After a brutally slow start to the year, the technology IPO market seems to be returning to life, with Nutanix skyrocketing in its first day of trading on Sept. 30 and another cloud computing company ready to go public later this week.
Nutanix — whose data center technology combines computing, storage and networking into a single product — soared to more than twice its pricing during its debut Sept. 30, up 130 percent, closing at $37 per share after opening at $26.50. Nutanix shares continued rising Monday, up about 9 percent in midday trading.
The high-flying stock price made Nutanix the first IPO to double in its first day since August 2015. It even outdid Twilio, a cloud communications platform company that rocketed more than 91 percent higher on its first day of trading in June and has since soared more than 300 percent.
Shares of business-management software vendor Apptio are up more than 36 percent since it went public last month.

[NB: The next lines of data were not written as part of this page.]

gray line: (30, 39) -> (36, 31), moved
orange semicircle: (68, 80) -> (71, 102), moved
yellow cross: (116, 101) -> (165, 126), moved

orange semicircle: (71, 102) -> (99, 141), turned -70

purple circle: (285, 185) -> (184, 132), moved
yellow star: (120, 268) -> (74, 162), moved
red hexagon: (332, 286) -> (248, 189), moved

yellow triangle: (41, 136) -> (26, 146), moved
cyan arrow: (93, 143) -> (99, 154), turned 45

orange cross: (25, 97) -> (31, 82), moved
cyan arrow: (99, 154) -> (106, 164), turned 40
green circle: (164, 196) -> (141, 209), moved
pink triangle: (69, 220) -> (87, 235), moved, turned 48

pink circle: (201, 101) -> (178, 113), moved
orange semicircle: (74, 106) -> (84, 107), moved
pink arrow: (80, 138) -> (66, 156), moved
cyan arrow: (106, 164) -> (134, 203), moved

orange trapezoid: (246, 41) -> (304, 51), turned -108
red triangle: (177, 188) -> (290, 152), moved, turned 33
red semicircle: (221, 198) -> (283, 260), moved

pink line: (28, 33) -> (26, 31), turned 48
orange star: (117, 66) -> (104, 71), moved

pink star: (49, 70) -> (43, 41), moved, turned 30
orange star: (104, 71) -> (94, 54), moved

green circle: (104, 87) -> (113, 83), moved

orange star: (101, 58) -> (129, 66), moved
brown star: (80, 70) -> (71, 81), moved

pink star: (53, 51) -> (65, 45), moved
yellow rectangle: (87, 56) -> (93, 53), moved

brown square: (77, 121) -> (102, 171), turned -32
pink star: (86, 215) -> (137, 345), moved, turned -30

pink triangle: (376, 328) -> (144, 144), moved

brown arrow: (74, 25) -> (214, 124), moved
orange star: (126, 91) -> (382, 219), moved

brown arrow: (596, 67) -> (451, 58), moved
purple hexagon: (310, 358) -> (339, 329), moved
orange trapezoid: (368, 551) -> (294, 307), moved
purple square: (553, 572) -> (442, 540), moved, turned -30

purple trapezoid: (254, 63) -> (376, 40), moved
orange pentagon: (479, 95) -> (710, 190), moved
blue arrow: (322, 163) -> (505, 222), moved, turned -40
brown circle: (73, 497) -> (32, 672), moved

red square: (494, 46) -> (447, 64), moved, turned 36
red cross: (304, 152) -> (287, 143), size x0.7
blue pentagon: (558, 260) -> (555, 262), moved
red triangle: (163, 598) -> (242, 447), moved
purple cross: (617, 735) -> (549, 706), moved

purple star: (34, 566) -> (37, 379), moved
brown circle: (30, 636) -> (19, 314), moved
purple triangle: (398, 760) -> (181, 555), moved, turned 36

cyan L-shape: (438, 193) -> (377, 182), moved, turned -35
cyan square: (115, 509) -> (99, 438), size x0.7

The success of these venture-based U.S. tech companies is opening up the market for other billion-dollar start-ups to make the IPO leap.
"Tech IPOs are being very well received right now in the market. ... The window has opened up," said Kathleen Smith, principal of Renaissance Capital, which manages IPO-focused exchange-traded funds. "We expect more this year, and we'd imagine some of the larger ones are targeting 2017."
The current surge is a welcome change for the tech IPO market after a very slow start to the year.
Though an estimated three dozen software companies have been privately valued above $1 billion, according to The Wall Street Journal, many major venture-backed companies have stood on the sidelines of the public market this year.
But that is starting to change, Smith said.
"I think we can say for sure that there's a lot of interest now, contrary to the beginning of the year, in high-growth technology IPOs," she said. "Investors are willing to value high-growth companies as long as volatility is low."
Coupa Software is looking to capitalize on that trend with its IPO later this week. The company, which provides cloud-based software to help businesses manage their spending, plans to raise $101 million in an IPO on Oct. 6. It will issue 6.7 million shares at a price range of $14 to $16.
In the last year ending July 31, the San Mateo, California,-based company generated $109 million in sales. Founded in 2006, Coupa has 590 employees.
The company seems promising in both the short- and long-term, Smith said.
"We think this is a good business," she said. "They have a lot of visibility and strong cash-flow dynamics — that's a long-term thing."